Funzioni cognitive e networks cerebrali

Funzioni cognitive e networks cerebrali. Il prof. Corbetta si occupa da anni dello studio dei meccanismi cerebrali legati all’attenzione, ovvero la capacità del cervello umano di filtrare le informazioni provenienti dall’ambiente ignorando quelle potenzialmente distraenti e selezionando solo quelle rilevanti. Precedenti studi hanno consentito di scoprire due network cerebrali (Dorsal Attention Network, DAN e Ventral Attention Network, VAN) che interagiscono durante la normale percezione (https://www.nature.com/articles/nrn755).

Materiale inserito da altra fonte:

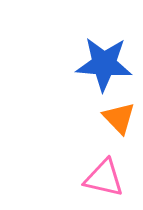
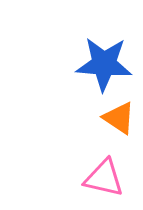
orange triangle: rotated 12 degrees counterclockwise
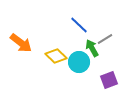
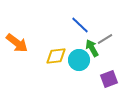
blue line: moved 1 px right
orange arrow: moved 4 px left
yellow diamond: rotated 50 degrees counterclockwise
cyan circle: moved 2 px up
purple square: moved 1 px up
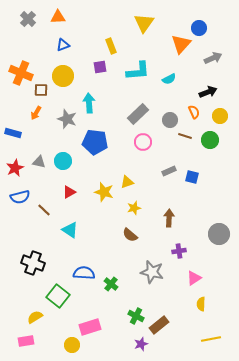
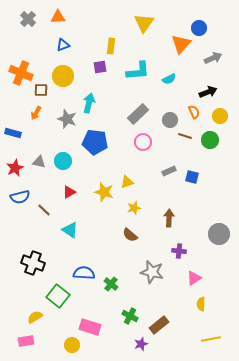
yellow rectangle at (111, 46): rotated 28 degrees clockwise
cyan arrow at (89, 103): rotated 18 degrees clockwise
purple cross at (179, 251): rotated 16 degrees clockwise
green cross at (136, 316): moved 6 px left
pink rectangle at (90, 327): rotated 35 degrees clockwise
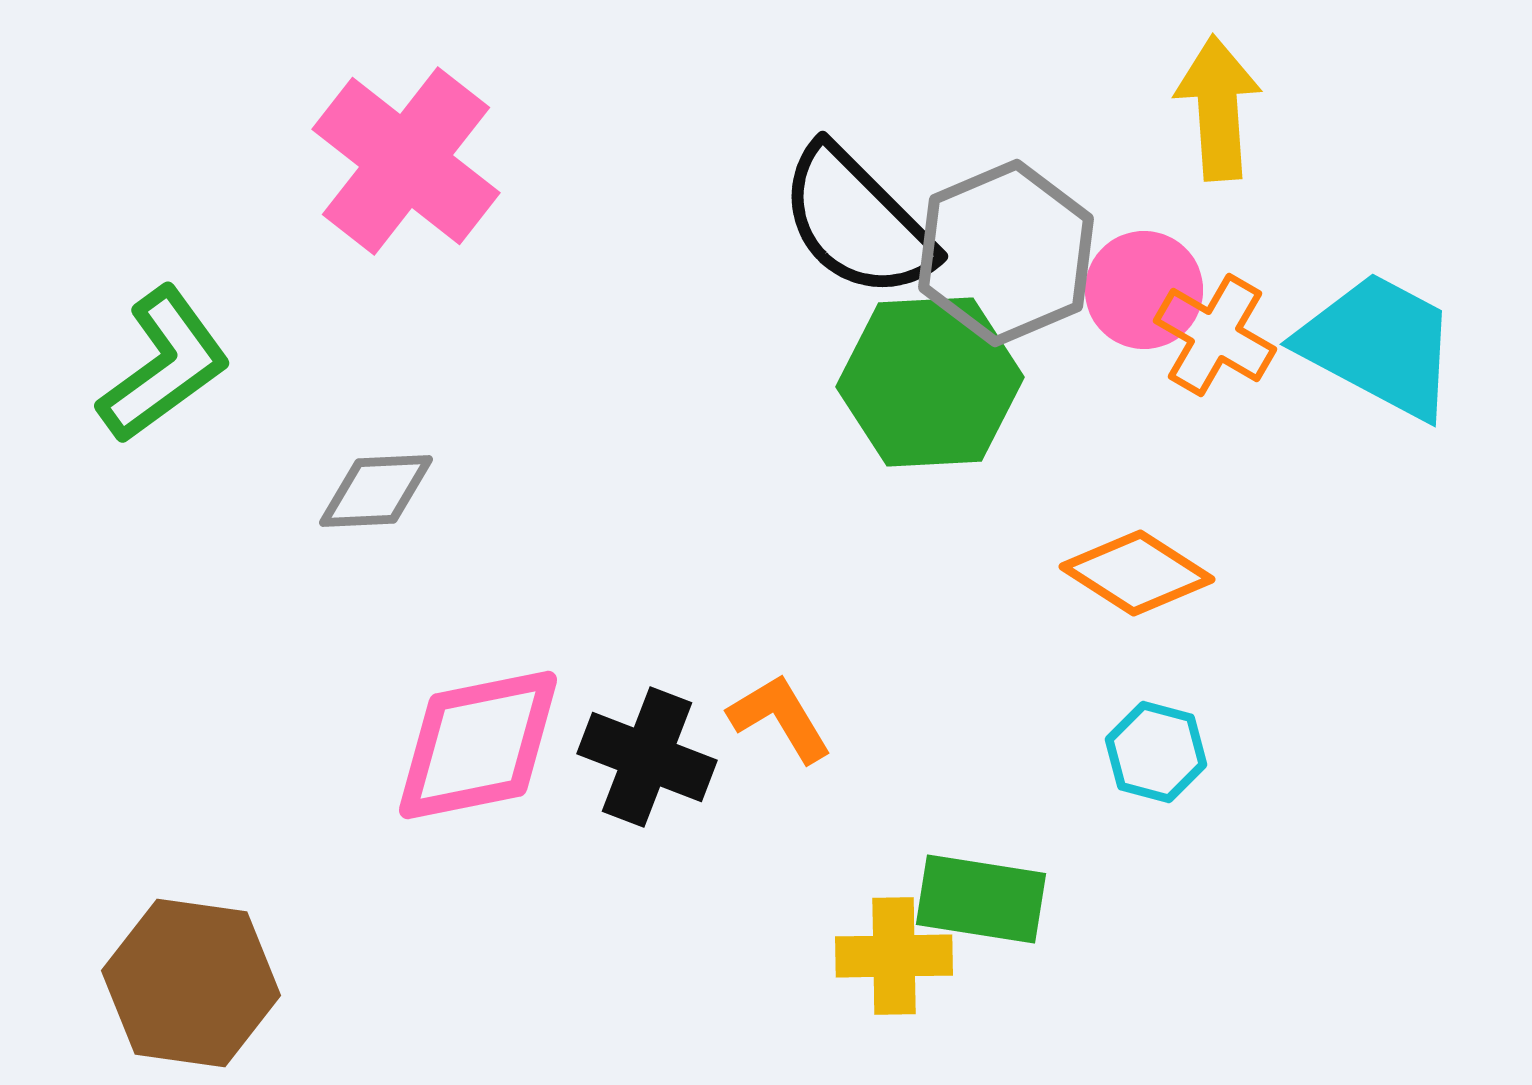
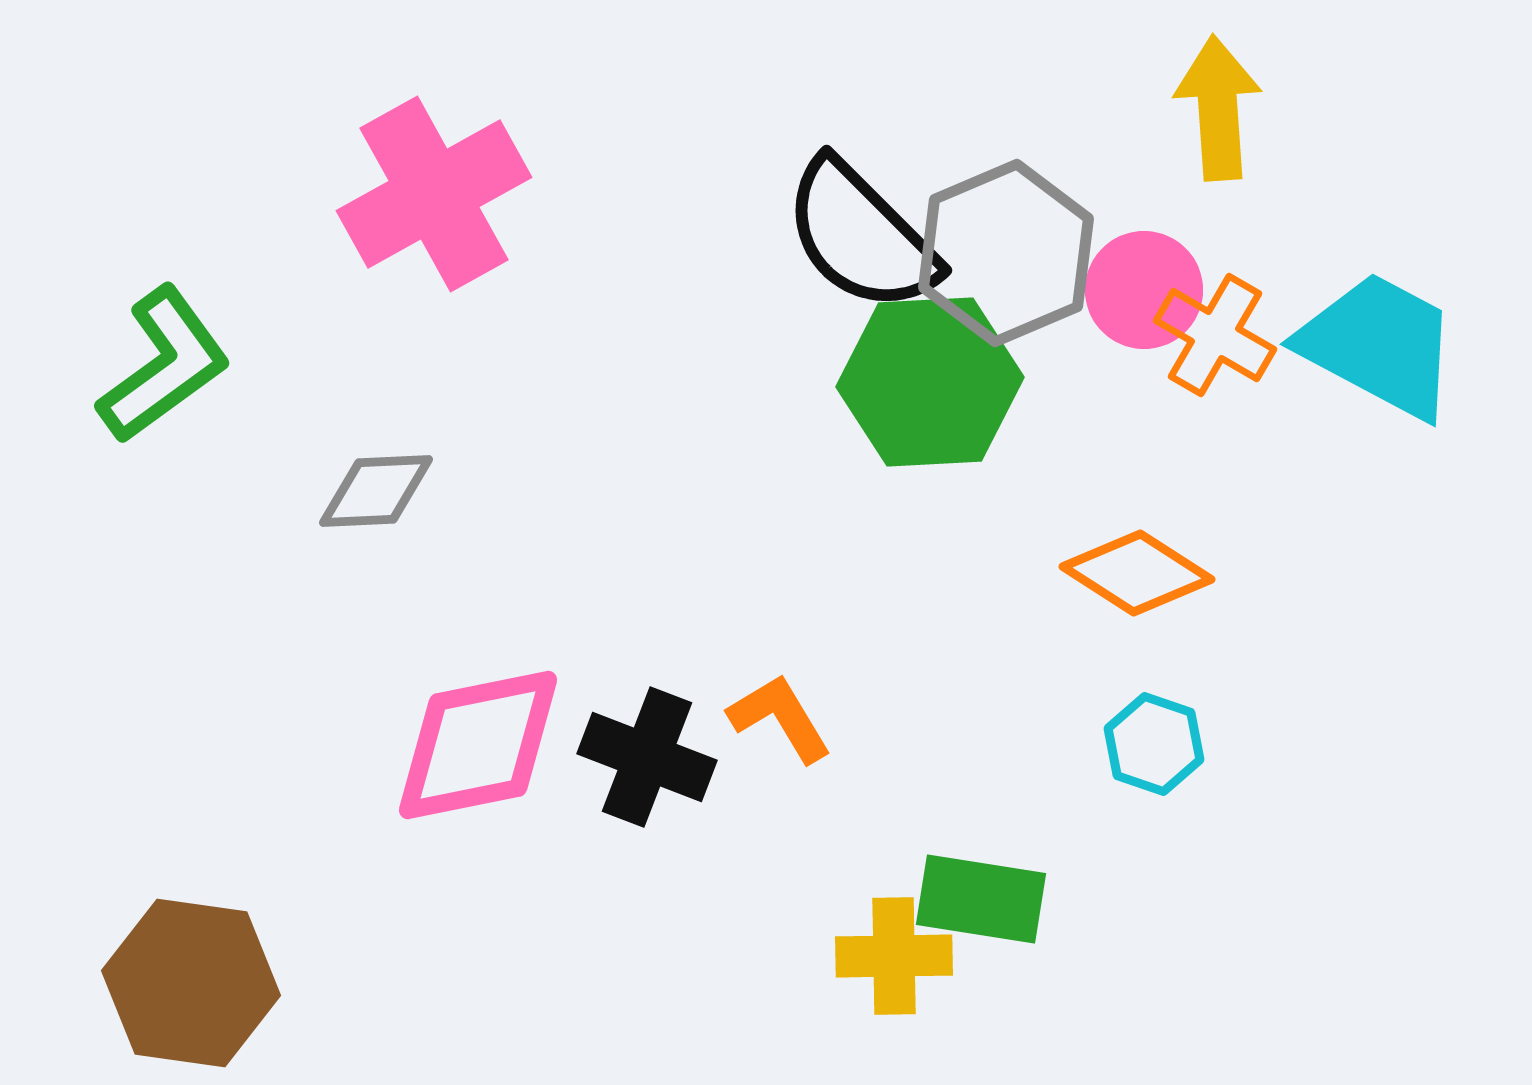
pink cross: moved 28 px right, 33 px down; rotated 23 degrees clockwise
black semicircle: moved 4 px right, 14 px down
cyan hexagon: moved 2 px left, 8 px up; rotated 4 degrees clockwise
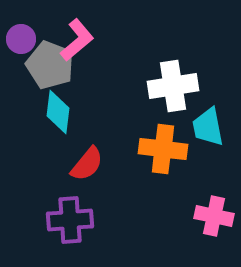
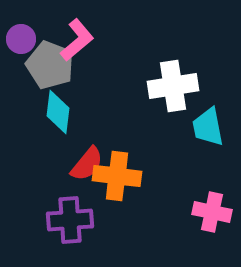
orange cross: moved 46 px left, 27 px down
pink cross: moved 2 px left, 4 px up
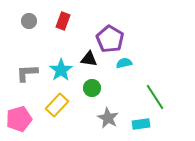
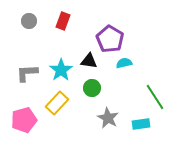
black triangle: moved 2 px down
yellow rectangle: moved 2 px up
pink pentagon: moved 5 px right, 1 px down
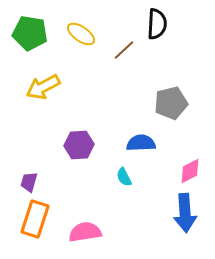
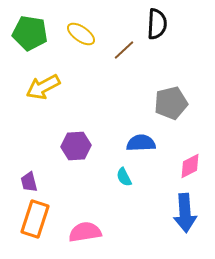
purple hexagon: moved 3 px left, 1 px down
pink diamond: moved 5 px up
purple trapezoid: rotated 30 degrees counterclockwise
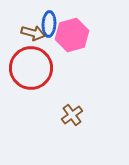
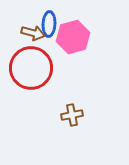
pink hexagon: moved 1 px right, 2 px down
brown cross: rotated 25 degrees clockwise
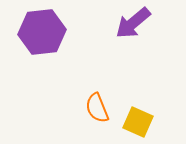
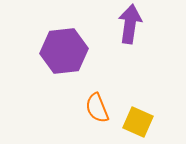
purple arrow: moved 3 px left, 1 px down; rotated 138 degrees clockwise
purple hexagon: moved 22 px right, 19 px down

La rete dorsale (DAN) interagisce con le regioni senso-motorie per ottimizzare le risposte in linea con gli obiettivi in corso. La rete ventrale (VAN) è invece specializzata nella rilevazione di stimoli nuovi e importanti nell'ambiente, per reindirizzare il focus dell’attenzione (http://www.cell.com/neuron/fulltext/S0896-6273(08)00369-3). Nei pazienti con lesioni cerebrali, le alterazioni della sincronizzazione di questi network portano al deficit cognitivo più comunemente associato a lesioni dell'emisfero destro: il cosiddetto neglect spaziale (http://www.annualreviews.org/doi/full/10.1146/annurev-neuro-061010-11373...). Un metodo per lo studio dell’attenzione visuo-spaziale è la registrazione dei movimenti oculari. Attualmente questa linea di ricerca è principalmente focalizzata sulla comprensione dei correlati comportamentali (movimenti oculari) ed elettrofisiologici legati ai processi attentivi sia in controlli che in pazienti con ictus e patologie neurodegenerative (es. Alzheimer).